O rosto de Fábio se acende, por um instante, com alguma expectativa.

— Claro. Mas eu sempre admito isso. E ou, vem cá. Eu tou querendo há um tempo te perguntar um negócio. Um negócio meio sério. Você não… O seu pai.

Ele não consegue terminar a frase. Fica olhando pro além.

— O quê? Quê que tem meu pai?

— Nada não. Esquece.

Ele parece cada vez mais tenso, olhando pro celular o tempo todo. Não tava tão tarde, uma e pouco.

— Eu tenho que ir. Volto hoje ainda pra Goiânia.

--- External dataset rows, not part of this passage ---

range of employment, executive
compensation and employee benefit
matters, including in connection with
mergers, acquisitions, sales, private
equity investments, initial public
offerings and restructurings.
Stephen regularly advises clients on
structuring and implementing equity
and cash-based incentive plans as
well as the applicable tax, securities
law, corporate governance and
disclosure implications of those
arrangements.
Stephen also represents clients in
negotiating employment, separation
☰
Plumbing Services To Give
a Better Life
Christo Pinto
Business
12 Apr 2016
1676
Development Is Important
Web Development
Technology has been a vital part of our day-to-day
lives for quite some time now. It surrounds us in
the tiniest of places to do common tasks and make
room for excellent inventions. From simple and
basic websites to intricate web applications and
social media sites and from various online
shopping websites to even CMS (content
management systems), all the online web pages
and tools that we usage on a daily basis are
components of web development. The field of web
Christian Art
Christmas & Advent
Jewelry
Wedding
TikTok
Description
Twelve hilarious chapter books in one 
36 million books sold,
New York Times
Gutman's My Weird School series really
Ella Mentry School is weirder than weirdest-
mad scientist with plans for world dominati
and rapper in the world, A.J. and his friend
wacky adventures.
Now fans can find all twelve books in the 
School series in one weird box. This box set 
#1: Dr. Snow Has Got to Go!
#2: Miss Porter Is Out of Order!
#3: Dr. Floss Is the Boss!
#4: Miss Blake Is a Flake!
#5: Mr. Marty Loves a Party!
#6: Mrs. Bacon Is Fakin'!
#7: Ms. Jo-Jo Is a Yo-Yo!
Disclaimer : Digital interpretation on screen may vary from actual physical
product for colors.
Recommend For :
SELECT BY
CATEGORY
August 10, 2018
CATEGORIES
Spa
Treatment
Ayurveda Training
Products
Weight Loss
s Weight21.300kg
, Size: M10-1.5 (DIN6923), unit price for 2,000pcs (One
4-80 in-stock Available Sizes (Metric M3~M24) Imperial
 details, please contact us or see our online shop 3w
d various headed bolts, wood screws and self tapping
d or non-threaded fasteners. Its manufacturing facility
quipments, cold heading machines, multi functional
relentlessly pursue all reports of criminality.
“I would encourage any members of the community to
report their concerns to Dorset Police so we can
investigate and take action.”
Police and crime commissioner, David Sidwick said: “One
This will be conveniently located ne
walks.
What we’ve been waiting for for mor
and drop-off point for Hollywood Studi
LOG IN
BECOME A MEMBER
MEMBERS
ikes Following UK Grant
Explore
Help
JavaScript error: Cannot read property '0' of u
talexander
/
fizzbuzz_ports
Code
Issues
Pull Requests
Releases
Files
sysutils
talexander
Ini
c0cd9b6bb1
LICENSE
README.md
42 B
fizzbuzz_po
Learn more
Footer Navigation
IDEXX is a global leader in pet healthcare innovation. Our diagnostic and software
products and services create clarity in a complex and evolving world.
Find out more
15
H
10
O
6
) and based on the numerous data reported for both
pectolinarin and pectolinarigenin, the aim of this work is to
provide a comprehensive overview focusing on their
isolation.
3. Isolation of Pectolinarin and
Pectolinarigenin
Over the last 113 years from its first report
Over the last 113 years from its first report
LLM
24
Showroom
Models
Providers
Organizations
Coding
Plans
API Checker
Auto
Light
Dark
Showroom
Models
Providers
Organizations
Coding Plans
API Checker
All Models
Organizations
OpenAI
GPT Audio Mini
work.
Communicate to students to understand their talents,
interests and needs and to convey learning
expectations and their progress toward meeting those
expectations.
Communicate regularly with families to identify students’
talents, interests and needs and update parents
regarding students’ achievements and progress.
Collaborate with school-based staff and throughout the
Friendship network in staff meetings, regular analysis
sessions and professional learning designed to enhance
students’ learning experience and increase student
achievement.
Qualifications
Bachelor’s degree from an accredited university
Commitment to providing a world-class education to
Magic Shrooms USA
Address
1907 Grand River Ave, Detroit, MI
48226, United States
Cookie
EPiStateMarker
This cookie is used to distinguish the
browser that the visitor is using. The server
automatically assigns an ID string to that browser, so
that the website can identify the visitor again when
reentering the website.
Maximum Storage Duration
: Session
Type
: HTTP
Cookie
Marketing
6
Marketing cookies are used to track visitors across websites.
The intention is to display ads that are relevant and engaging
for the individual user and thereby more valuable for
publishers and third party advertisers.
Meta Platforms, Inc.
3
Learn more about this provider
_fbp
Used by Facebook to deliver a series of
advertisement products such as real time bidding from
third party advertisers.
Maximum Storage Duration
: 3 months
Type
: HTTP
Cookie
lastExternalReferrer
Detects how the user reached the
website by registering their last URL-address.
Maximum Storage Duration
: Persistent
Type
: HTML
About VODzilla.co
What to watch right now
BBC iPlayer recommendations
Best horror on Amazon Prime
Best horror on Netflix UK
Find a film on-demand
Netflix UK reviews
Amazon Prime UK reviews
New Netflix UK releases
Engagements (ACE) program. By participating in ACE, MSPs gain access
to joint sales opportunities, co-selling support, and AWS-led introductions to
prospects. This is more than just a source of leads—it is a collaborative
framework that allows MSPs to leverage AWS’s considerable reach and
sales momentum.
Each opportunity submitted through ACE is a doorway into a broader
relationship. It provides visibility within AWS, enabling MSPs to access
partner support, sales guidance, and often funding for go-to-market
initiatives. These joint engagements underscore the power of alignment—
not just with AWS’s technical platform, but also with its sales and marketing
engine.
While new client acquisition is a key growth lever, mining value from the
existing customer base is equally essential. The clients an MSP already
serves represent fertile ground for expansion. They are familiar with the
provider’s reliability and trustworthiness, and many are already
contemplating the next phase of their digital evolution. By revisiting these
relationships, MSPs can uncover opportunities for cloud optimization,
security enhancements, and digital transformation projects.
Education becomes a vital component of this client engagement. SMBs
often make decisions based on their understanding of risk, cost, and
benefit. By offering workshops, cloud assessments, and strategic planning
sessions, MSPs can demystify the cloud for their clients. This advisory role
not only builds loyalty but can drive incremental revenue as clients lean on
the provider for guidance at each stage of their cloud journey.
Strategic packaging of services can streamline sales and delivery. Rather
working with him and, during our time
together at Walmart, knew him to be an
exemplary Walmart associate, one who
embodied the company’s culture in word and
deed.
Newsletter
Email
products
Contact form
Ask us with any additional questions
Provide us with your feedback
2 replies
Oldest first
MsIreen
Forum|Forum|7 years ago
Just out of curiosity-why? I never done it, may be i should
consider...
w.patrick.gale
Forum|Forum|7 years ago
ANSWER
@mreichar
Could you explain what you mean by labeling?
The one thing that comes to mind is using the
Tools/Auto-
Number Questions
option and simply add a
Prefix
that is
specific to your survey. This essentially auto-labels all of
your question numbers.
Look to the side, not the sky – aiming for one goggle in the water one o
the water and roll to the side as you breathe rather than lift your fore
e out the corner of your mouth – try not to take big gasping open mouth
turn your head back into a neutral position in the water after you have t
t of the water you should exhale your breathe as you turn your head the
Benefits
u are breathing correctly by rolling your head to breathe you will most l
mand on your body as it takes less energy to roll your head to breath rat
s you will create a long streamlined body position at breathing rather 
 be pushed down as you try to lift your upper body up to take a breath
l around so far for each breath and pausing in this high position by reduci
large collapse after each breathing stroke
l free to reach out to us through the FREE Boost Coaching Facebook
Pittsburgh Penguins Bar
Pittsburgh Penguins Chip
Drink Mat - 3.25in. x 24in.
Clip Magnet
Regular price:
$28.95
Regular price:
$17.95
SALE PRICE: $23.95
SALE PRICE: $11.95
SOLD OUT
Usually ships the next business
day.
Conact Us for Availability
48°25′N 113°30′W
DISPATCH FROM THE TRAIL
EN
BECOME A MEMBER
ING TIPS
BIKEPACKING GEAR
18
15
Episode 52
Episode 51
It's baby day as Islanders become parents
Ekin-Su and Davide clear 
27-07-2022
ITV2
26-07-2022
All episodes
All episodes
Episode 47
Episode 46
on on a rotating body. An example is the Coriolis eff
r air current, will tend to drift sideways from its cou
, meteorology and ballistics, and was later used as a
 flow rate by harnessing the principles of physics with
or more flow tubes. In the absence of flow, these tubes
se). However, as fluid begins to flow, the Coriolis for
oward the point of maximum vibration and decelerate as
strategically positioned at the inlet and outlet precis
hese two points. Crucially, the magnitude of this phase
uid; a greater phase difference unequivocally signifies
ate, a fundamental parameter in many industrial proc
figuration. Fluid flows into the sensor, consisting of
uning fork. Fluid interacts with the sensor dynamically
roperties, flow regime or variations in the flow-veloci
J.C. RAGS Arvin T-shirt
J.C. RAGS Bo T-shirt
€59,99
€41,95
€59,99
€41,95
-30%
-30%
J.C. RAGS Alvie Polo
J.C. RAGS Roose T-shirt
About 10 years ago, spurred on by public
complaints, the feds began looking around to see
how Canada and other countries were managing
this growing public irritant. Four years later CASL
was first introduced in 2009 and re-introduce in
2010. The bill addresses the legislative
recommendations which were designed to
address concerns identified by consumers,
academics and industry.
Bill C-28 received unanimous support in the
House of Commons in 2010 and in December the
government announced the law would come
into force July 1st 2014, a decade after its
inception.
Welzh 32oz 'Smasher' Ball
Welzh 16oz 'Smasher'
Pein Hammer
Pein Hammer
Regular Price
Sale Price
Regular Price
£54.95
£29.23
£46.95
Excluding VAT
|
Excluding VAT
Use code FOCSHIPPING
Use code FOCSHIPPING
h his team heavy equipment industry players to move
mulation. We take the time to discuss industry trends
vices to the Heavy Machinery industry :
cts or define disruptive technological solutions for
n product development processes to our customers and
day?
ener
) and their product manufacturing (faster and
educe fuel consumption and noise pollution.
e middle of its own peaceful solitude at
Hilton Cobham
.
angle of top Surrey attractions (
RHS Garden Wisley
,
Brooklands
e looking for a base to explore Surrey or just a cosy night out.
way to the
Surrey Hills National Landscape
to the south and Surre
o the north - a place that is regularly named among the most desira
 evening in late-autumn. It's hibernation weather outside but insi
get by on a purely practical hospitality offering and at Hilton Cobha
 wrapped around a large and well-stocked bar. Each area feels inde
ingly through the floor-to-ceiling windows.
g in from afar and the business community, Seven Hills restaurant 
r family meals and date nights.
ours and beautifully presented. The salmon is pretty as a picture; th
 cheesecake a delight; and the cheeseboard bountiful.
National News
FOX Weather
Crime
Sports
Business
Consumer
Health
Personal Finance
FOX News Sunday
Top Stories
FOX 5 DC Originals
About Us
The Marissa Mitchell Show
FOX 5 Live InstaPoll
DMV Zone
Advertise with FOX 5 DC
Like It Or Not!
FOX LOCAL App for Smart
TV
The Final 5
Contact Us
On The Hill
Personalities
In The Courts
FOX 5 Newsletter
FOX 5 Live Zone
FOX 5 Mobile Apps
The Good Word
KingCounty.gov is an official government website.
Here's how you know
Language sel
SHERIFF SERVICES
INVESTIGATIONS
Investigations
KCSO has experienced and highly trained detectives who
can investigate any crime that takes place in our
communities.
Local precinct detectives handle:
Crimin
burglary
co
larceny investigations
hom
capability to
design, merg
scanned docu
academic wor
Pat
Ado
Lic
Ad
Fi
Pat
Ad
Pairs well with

— Sério? Cê tá em condição de dirigir?

— De boa demais. De boaça. Até a gente chegar lá eu tou melhor. Tomo uma água e pronto. Xablauson. Tou acostumado a dirigir de madrugada. É só uma terça feira como qualquer outra.

— Hoje não é terça.

— Você entendeu.

Os dois caminham de volta até a 707, onde está estacionado o carro de Fábio. Em silêncio quase absoluto. Para distraí-lo e dissipar a onda ruim, Murilo conta pra ele a trama do Manuscrito encontrado em Saragoça, do Jan Potocki, o tanto que ele lembrava, inventando o que não lembra. Murilo parece muito animado para lê-lo. Ele se despede com um abraço muito forte que Murilo corresponde com os braços frouxos e o torso quase se recolhendo.